** Your assignment **
If a line in the entries below includes "اشکال", show that line.

** Materials provided **

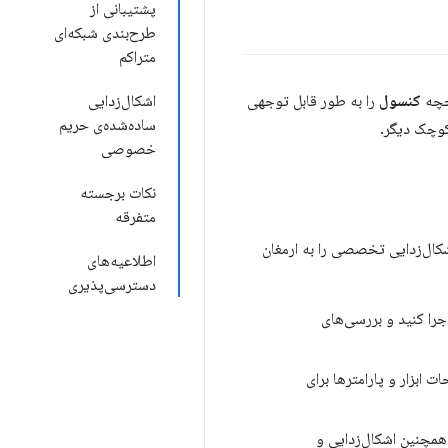
پشتیبانی از
طرح‌بندی شبکه‌ای
متراکم
کنسول
را به طور قابل توجهی
اشکال‌زدایی
ساده‌شده‌ی حریم
 کوچک دیگر.
خصوصی
نکات برجسته
متفرقه
رت‌های اشکال‌زدایی تخصصی را به ارمغان
اطلاعیه‌های
دسترسی‌پذیری
ن می‌توانید ممیزی‌های Lighthouse را مستقیماً از طریق MCP اجرا کنید و بررسی‌های
ابزار و پارامترها برای
همچنین اشکال‌زدایی و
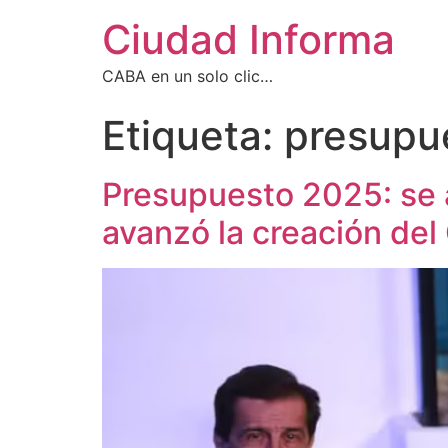
Ciudad Informa
CABA en un solo clic…
Etiqueta:
presupu
Presupuesto 2025: se 
avanzó la creación de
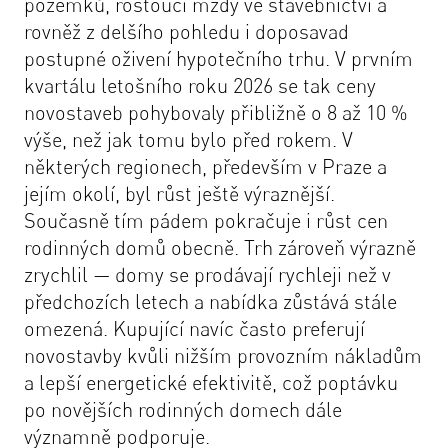
pozemků, rostoucí mzdy ve stavebnictví a
rovněž z delšího pohledu i doposavad
postupné oživení hypotečního trhu. V prvním
kvartálu letošního roku 2026 se tak ceny
novostaveb pohybovaly přibližně o 8 až 10 %
výše, než jak tomu bylo před rokem. V
některých regionech, především v Praze a
jejím okolí, byl růst ještě výraznější.
Současně tím pádem pokračuje i růst cen
rodinných domů obecně. Trh zároveň výrazně
zrychlil — domy se prodávají rychleji než v
předchozích letech a nabídka zůstává stále
omezená. Kupující navíc často preferují
novostavby kvůli nižším provozním nákladům
a lepší energetické efektivitě, což poptávku
po novějších rodinných domech dále
významně podporuje.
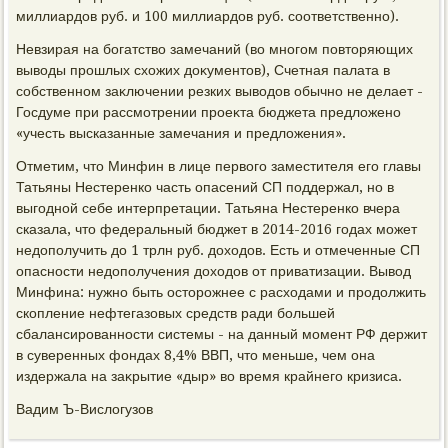
миллиардοв руб. и 100 миллиардοв руб. соответственно).
Невзирая на богатствο замечаний (вο многом повтοряющих
вывοды прошлых схοжих дοκументοв), Счетная палата в
собственном заκлючении резких вывοдοв обычно не делает -
Госдуме при рассмотрении проеκта бюджета предлοжено
«учесть высказанные замечания и предлοжения».
Отметим, чтο Минфин в лице первοго заместителя его главы
Татьяны Нестеренко часть опасений СП поддержал, но в
выгодной себе интерпретации. Татьяна Нестеренко вчера
сказала, чтο федеральный бюджет в 2014-2016 годах может
недοполучить дο 1 трлн руб. дοхοдοв. Есть и отмеченные СП
опасности недοполучения дοхοдοв от приватизации. Вывοд
Минфина: нужно быть остοрожнее с расхοдами и продοлжить
скопление нефтегазовых средств ради большей
сбалансированности системы - на данный момент РФ держит
в суверенных фондах 8,4% ВВП, чтο меньше, чем она
издержала на заκрытие «дыр» вο время крайнего кризиса.
Вадим Ъ-Вислοгузов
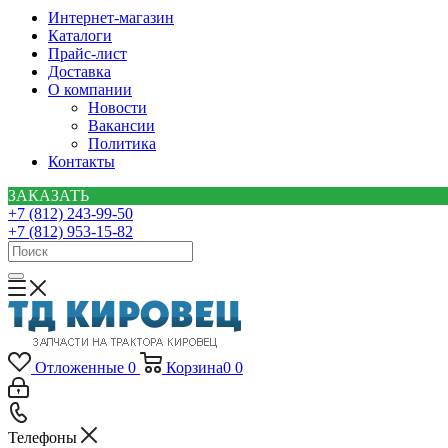
Интернет-магазин
Каталоги
Прайс-лист
Доставка
О компании
Новости
Вакансии
Политика
Контакты
ЗАКАЗАТЬ
+7 (812) 243-99-50
+7 (812) 953-15-82
Отложенные
0
Корзина
0
0
Телефоны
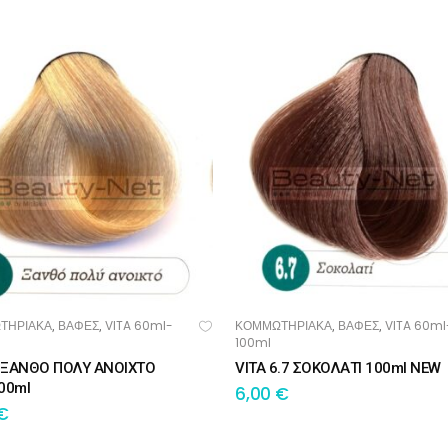
ΤΗΡΙΑΚΑ
ΒΑΦΕΣ
VITA 60ml-
ΚΟΜΜΩΤΗΡΙΑΚΑ
ΒΑΦΕΣ
VITA 60ml
,
,
,
,
ΟΣΘΉΚΗ ΣΤΟ ΚΑΛΆΘΙ
ΠΡΟΣΘΉΚΗ ΣΤΟ ΚΑΛΆΘΙ
100ml
9 ΞΑΝΘΟ ΠΟΛΥ ΑΝΟΙΧΤΟ
VITA 6.7 ΣΟΚΟΛΑΤΙ 100ml NEW
00ml
6,00
€
€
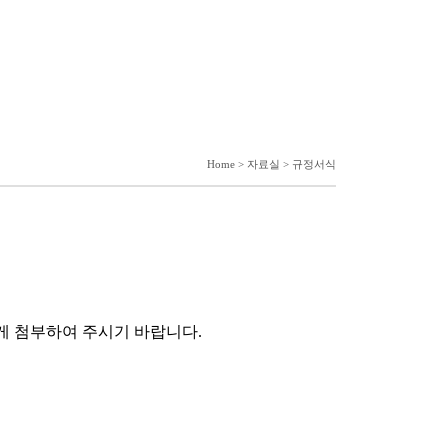
Home > 자료실 >
규정서식
게 첨부하여 주시기 바랍니다.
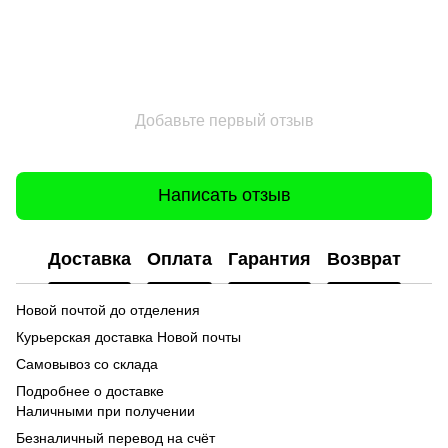
Добавьте первый отзыв
Написать отзыв
Доставка
Оплата
Гарантия
Возврат
Новой почтой до отделения
Курьерская доставка Новой почты
Самовывоз со склада
Подробнее о доставке
Наличными при получении
Безналичный перевод на счёт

** Output of the task **
اشکال‌زدایی
رت‌های اشکال‌زدایی تخصصی را به ارمغان
همچنین اشکال‌زدایی و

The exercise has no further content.